Wed night I noticed that one of our two network links in the datacenter was topping out (10GB). I looked a bit, but marked it down to the mass rebuild landing and causing everyone to sync all of rawhide.

Thursday morning there were more reports of issues with the master mirrors being very slow. Network was still saturated on that link (the other 10G link was only doing about 2-3GB/sec).

On investigation, it turned out that scrapers were now scraping our master mirrors. This was bad because all the BW used downloading every package ever over http and was saturating the link.
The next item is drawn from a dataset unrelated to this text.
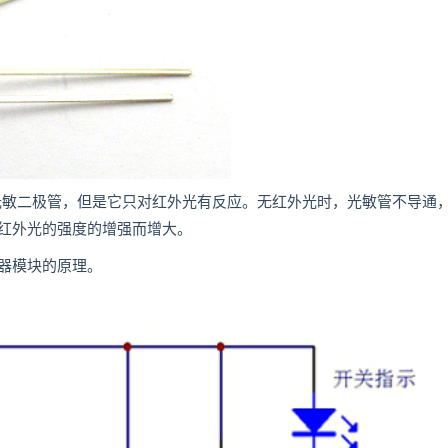
光敏二极管，但是它只对红外光有反应。无红外光时，光敏管不导通
红外光的强度的增强而增大。
器模块的原理。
These seemed to mostly be what I am calling "type 1" scrapers.

"type 1" are scrapers coming from clouds or known network blocks. These are mostly known in anubis'es list and it can just DENY them without too much trouble. These could also manually be blocked, but you would have to maintain the list(s).

"type 2" are the worse kind. Those are the browser botnets, where the connections are coming from a vast diverse set of consumer ip's and also since they are just using someone elses computer/browser they don't care too much if they have to do a proof of work challenge. These are much harder to deal with, but if they are hitting specific areas, upping the amount of challenge anubis gives those areas helps if only to slow them down.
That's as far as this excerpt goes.